Dear community members,

Please see the below info from SF72.org regarding air quality and citywide respite locations. Our District respite location is the Stonestown Mall. I encourage everyone to sign up for AlertSF.org to receive timely emergency alerts. Please minimize outdoor activity and if you must go outside, wear a mask.

If you must go outdoors, Muni is free all day today: https://www.sfmta.com/blog/mayor-breed-declares-muni-free-tomorrow-due-bad-air-conditions

Stay safe and healthy,
Norman

—————————————–

An Air Quality Advisory has been issued for the entire Bay Region  due to the Butte County Fire. The current air quality in San Francisco is PURPLE/UNHEALTHY FOR EVERYONE.

From Red levels (unhealthy) up to Purple (very unhealthy) and even at Maroon (hazardous) levels, people should remain indoors with windows closed, and continue to remain indoors until air quality improves. From Red levels (unhealthy) up to Purple (very unhealthy) and even at Maroon (hazardous) levels, people should remain indoors with windows closed, and continue to remain indoors until air quality improves.
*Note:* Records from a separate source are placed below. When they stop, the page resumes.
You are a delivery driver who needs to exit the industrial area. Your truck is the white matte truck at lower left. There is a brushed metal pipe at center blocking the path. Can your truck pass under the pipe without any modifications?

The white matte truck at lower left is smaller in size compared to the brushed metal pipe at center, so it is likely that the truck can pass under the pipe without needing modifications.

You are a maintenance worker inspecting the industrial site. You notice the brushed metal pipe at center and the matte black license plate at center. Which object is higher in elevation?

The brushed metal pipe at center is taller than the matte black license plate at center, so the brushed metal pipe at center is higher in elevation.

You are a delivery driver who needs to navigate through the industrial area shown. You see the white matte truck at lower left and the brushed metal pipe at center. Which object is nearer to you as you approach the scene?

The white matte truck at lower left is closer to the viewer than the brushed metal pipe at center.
Air quality also is dangerous for pets, especially birds and smoosh face breeds. Keep walks short and windows closed.

PLEASE NOTE: the use of N95 masks are no substitute for staying indoors. If you must absolutely be outside, and choose to wear a N95 mask, it needs to be fit tested or at the very minimum, fit well with no gaps and be replaced when airflow becomes restricted. N95 masks can be sourced at local hardware stores.
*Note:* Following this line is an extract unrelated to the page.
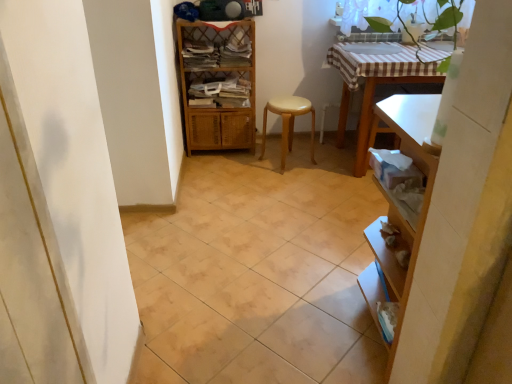 In order to click on free space behind light brown wooden stool at center in this screenshot , I will do `click(303, 146)`. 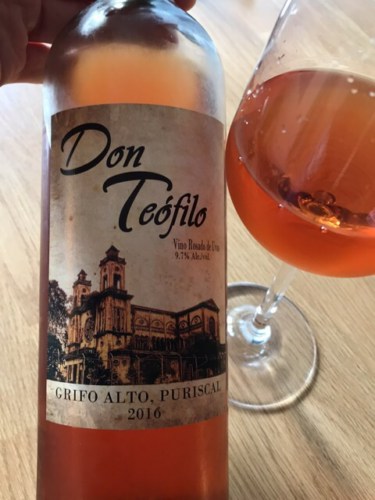 Locate an element on the screen. glass is located at coordinates (x=322, y=46).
For those whose indoor air is inadequate, please refer to the map below for public places you can go to escape the poor air quality. Be sure to check the hours of operation for each facility before you go. This list also can be accessed via www.sf72.org/AirQualityRespit. 

Air Quality Advisory & Safety Tips

Everyone may begin to experience health effects, and members of sensitive groups may experience more serious health effects. Smoke from wildfires and structure fires can affect health: eye and throat irritation, coughing, and difficulty breathing.

If you can see, taste, or feel smoke, you should immediately avoid or minimize outdoor activities, or travel to a location not affected by smoke, if you can.  This is especially important if you have health concerns, are elderly, pregnant, or have a child in your care.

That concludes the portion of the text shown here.